*** Data in this exercise ***

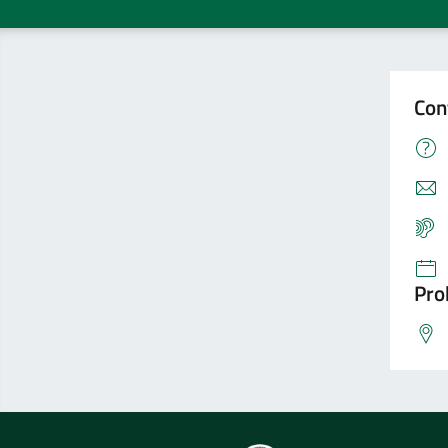
Con
Pro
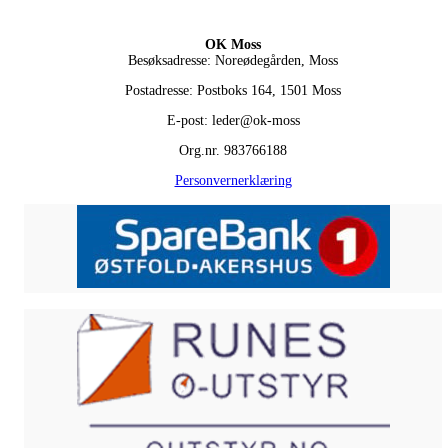
OK Moss
Besøksadresse: Noreødegården, Moss
Postadresse: Postboks 164, 1501 Moss
E-post: leder@ok-moss
Org.nr. 983766188
Personvernerklæring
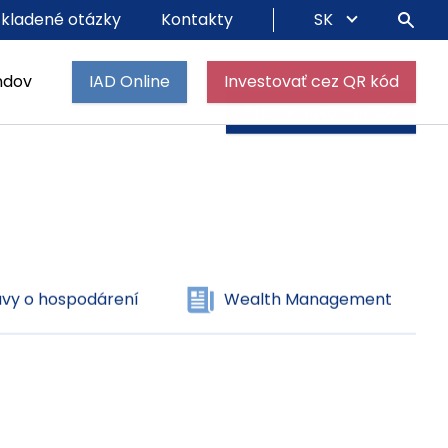
 kladené otázky
Kontakty
SK
vy o hospodárení
Wealth Management
ndov
IAD Online
Investovať cez QR kód
Archív dokumentov
vy o hospodárení
Wealth Management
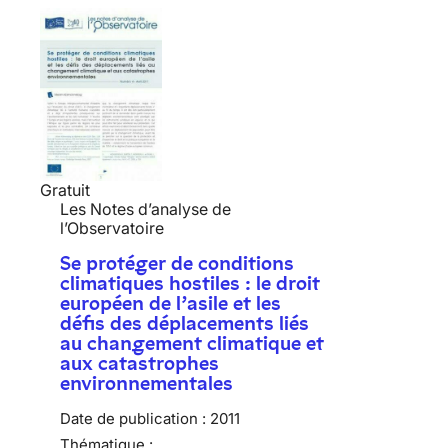
Gratuit
Les Notes d’analyse de
l’Observatoire
Se protéger de conditions
climatiques hostiles : le droit
européen de l’asile et les
défis des déplacements liés
au changement climatique et
aux catastrophes
environnementales
Date de publication :
2011
Thématique :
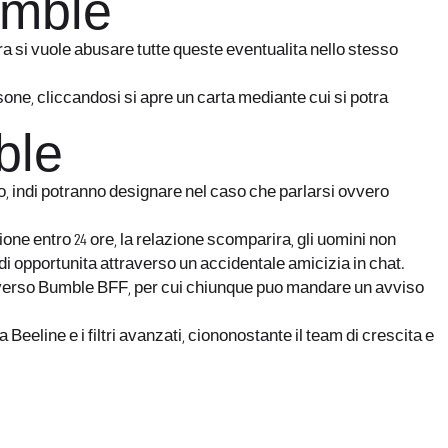
umble
a si vuole abusare tutte queste eventualita nello stesso
one, cliccandosi si apre un carta mediante cui si potra
ble
o, indi potranno designare nel caso che parlarsi ovvero
e entro 24 ore, la relazione scomparira, gli uomini non
i opportunita attraverso un accidentale amicizia in chat.
no verso Bumble BFF, per cui chiunque puo mandare un avviso
eeline e i filtri avanzati, ciononostante il team di crescita e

*** End of Data in this exercise ***

▶ What you are asked to do
In your copy of the data above, leave out the pictures and repeat everything else exactly.

▶ Written response
Con
Pro
OK Moss
Besøksadresse: Noreødegården, Moss
Postadresse: Postboks 164, 1501 Moss
E-post: leder@ok-moss
Org.nr. 983766188
Personvernerklæring
 kladené otázky
Kontakty
SK
vy o hospodárení
Wealth Management
ndov
IAD Online
Investovať cez QR kód
Archív dokumentov
vy o hospodárení
Wealth Management
Gratuit
Les Notes d’analyse de
l’Observatoire
Se protéger de conditions
climatiques hostiles : le droit
européen de l’asile et les
défis des déplacements liés
au changement climatique et
aux catastrophes
environnementales
Date de publication :
2011
Thématique :
umble
a si vuole abusare tutte queste eventualita nello stesso
one, cliccandosi si apre un carta mediante cui si potra
ble
o, indi potranno designare nel caso che parlarsi ovvero
e entro 24 ore, la relazione scomparira, gli uomini non
i opportunita attraverso un accidentale amicizia in chat.
no verso Bumble BFF, per cui chiunque puo mandare un avviso
eeline e i filtri avanzati, ciononostante il team di crescita e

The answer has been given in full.